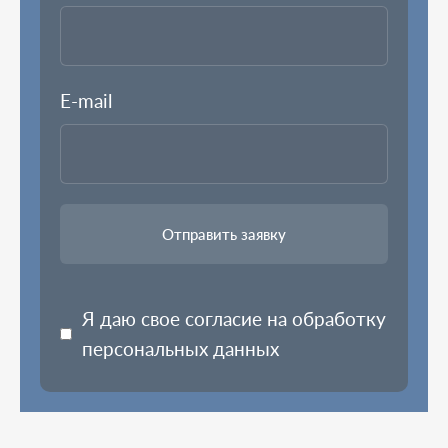
E-mail
Я даю свое согласие на обработку
персональных данных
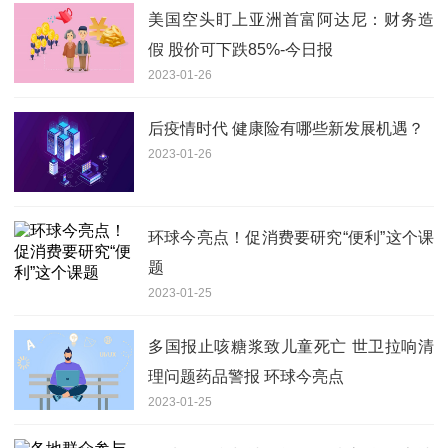
美国空头盯上亚洲首富阿达尼：财务造
假 股价可下跌85%-今日报
2023-01-26
后疫情时代 健康险有哪些新发展机遇？
2023-01-26
环球今亮点！促消费要研究“便利”这个课
题
2023-01-25
多国报止咳糖浆致儿童死亡 世卫拉响清
理问题药品警报 环球今亮点
2023-01-25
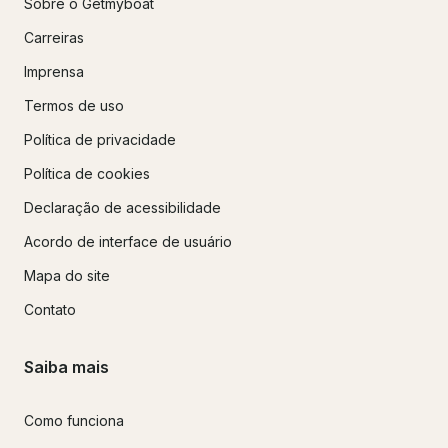
Sobre o Getmyboat
Carreiras
Imprensa
Termos de uso
Política de privacidade
Política de cookies
Declaração de acessibilidade
Acordo de interface de usuário
Mapa do site
Contato
Saiba mais
Como funciona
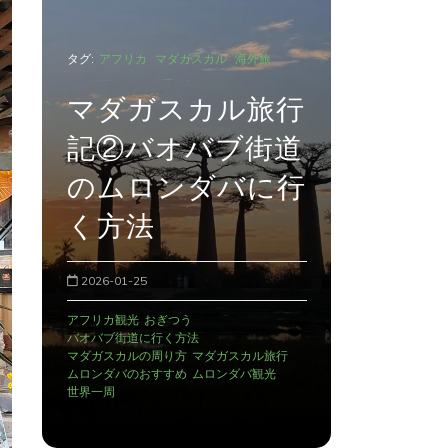
タグ:
アフリカ
行
マダガ
道
記③マ
タグ:
アフリカ
マダガスカル
海外旅
行
に暮ら
マダガスカル旅行
会いに
記①
2026-01-26
2025-12-29
AMPIANA
アン
アンタナナリボのデモ
アンタナナリボの宿
トゥアナシナに
おぎつう
マダガスカルの治安
ラフィアのカゴ
マダガスカル観光
世界一周
ワオキツネザル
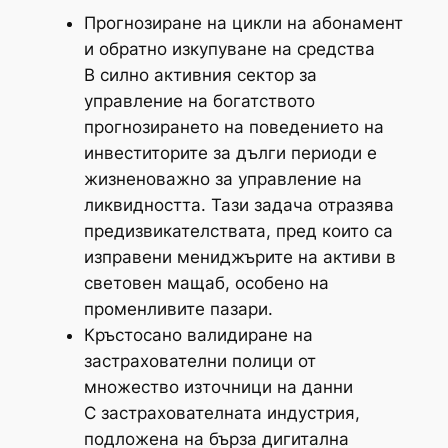
Прогнозиране на цикли на абонамент
и обратно изкупуване на средства
В силно активния сектор за
управление на богатството
прогнозирането на поведението на
инвеститорите за дълги периоди е
жизненоважно за управление на
ликвидността. Тази задача отразява
предизвикателствата, пред които са
изправени мениджърите на активи в
световен мащаб, особено на
променливите пазари.
Кръстосано валидиране на
застрахователни полици от
множество източници на данни
С застрахователната индустрия,
подложена на бърза дигитална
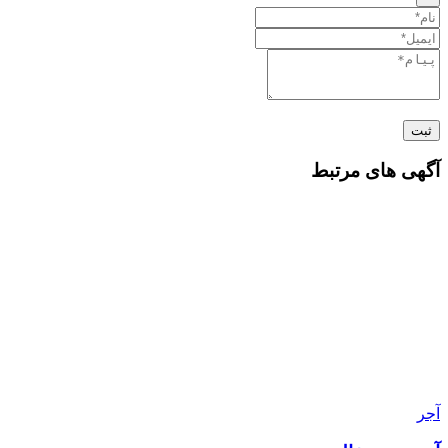
ثبت
آگهی های مرتبط
آجر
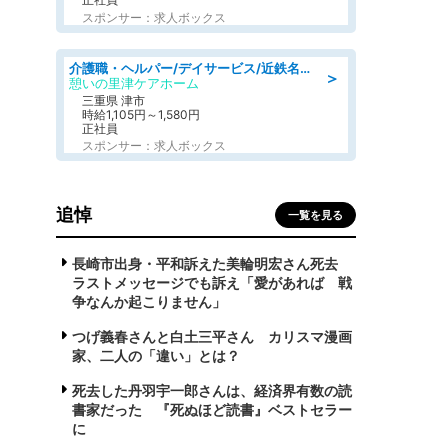
スポンサー：求人ボックス
介護職・ヘルパー/デイサービス/近鉄名古屋線 高田本山/津市/三重県
＞
憩いの里津ケアホーム
三重県 津市
時給1,105円～1,580円
正社員
スポンサー：求人ボックス
追悼
一覧を見る
長崎市出身・平和訴えた美輪明宏さん死去
ラストメッセージでも訴え「愛があれば 戦
争なんか起こりません」
つげ義春さんと白土三平さん カリスマ漫画
家、二人の「違い」とは？
死去した丹羽宇一郎さんは、経済界有数の読
書家だった 『死ぬほど読書』ベストセラー
に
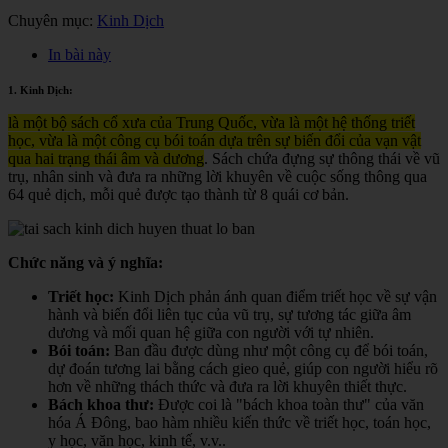
Chuyên mục:
Kinh Dịch
In bài này
1. Kinh Dịch:
là một bộ sách cổ xưa của Trung Quốc, vừa là một hệ thống triết
học, vừa là một công cụ bói toán dựa trên sự biến đổi của vạn vật
qua hai trạng thái âm và dương
. Sách chứa đựng sự thông thái về vũ
trụ, nhân sinh và đưa ra những lời khuyên về cuộc sống thông qua
64 quẻ dịch, mỗi quẻ được tạo thành từ 8 quái cơ bản.
Chức năng và ý nghĩa:
Triết học:
Kinh Dịch phản ánh quan điểm triết học về sự vận
hành và biến đổi liên tục của vũ trụ, sự tương tác giữa âm
dương và mối quan hệ giữa con người với tự nhiên.
Bói toán:
Ban đầu được dùng như một công cụ để bói toán,
dự đoán tương lai bằng cách gieo quẻ, giúp con người hiểu rõ
hơn về những thách thức và đưa ra lời khuyên thiết thực.
Bách khoa thư:
Được coi là "bách khoa toàn thư" của văn
hóa Á Đông, bao hàm nhiều kiến thức về triết học, toán học,
y học, văn học, kinh tế, v.v.
.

WHAT THE TASK ASKS: Go through the lines above and write each one out verbatim, skipping the pictures.

ANSWER FOR THE TASK:
E-mail
Я даю свое согласие на обработку
персональных данных
美国空头盯上亚洲首富阿达尼：财务造
假 股价可下跌85%-今日报
2023-01-26
后疫情时代 健康险有哪些新发展机遇？
2023-01-26
环球今亮点！促消费要研究“便利”这个课
题
2023-01-25
多国报止咳糖浆致儿童死亡 世卫拉响清
理问题药品警报 环球今亮点
2023-01-25
Sobre o Getmyboat
Carreiras
Imprensa
Termos de uso
Política de privacidade
Política de cookies
Declaração de acessibilidade
Acordo de interface de usuário
Mapa do site
Contato
Saiba mais
Como funciona
タグ:
アフリカ
行
マダガ
道
記③マ
タグ:
アフリカ
マダガスカル
海外旅
行
に暮ら
マダガスカル旅行
会いに
記①
2026-01-26
2025-12-29
AMPIANA
アン
アンタナナリボのデモ
アンタナナリボの宿
トゥアナシナに
おぎつう
マダガスカルの治安
ラフィアのカゴ
マダガスカル観光
世界一周
ワオキツネザル
Прогнозиране на цикли на абонамент
и обратно изкупуване на средства
В силно активния сектор за
управление на богатството
прогнозирането на поведението на
инвеститорите за дълги периоди е
жизненоважно за управление на
ликвидността. Тази задача отразява
предизвикателствата, пред които са
изправени мениджърите на активи в
световен мащаб, особено на
променливите пазари.
Кръстосано валидиране на
застрахователни полици от
множество източници на данни
С застрахователната индустрия,
подложена на бърза дигитална
ثبت
آگهی های مرتبط
آجر
スポンサー：求人ボックス
介護職・ヘルパー/デイサービス/近鉄名古屋線 高田本山/津市/三重県
＞
憩いの里津ケアホーム
三重県 津市
時給1,105円～1,580円
正社員
スポンサー：求人ボックス
追悼
一覧を見る
長崎市出身・平和訴えた美輪明宏さん死去
ラストメッセージでも訴え「愛があれば 戦
争なんか起こりません」
つげ義春さんと白土三平さん カリスマ漫画
家、二人の「違い」とは？
死去した丹羽宇一郎さんは、経済界有数の読
書家だった 『死ぬほど読書』ベストセラー
に
Chuyên mục:
Kinh Dịch
In bài này
1. Kinh Dịch:
là một bộ sách cổ xưa của Trung Quốc, vừa là một hệ thống triết
học, vừa là một công cụ bói toán dựa trên sự biến đổi của vạn vật
qua hai trạng thái âm và dương
. Sách chứa đựng sự thông thái về vũ
trụ, nhân sinh và đưa ra những lời khuyên về cuộc sống thông qua
64 quẻ dịch, mỗi quẻ được tạo thành từ 8 quái cơ bản.
Chức năng và ý nghĩa:
Triết học:
Kinh Dịch phản ánh quan điểm triết học về sự vận
hành và biến đổi liên tục của vũ trụ, sự tương tác giữa âm
dương và mối quan hệ giữa con người với tự nhiên.
Bói toán:
Ban đầu được dùng như một công cụ để bói toán,
dự đoán tương lai bằng cách gieo quẻ, giúp con người hiểu rõ
hơn về những thách thức và đưa ra lời khuyên thiết thực.
Bách khoa thư:
Được coi là "bách khoa toàn thư" của văn
hóa Á Đông, bao hàm nhiều kiến thức về triết học, toán học,
y học, văn học, kinh tế, v.v.
.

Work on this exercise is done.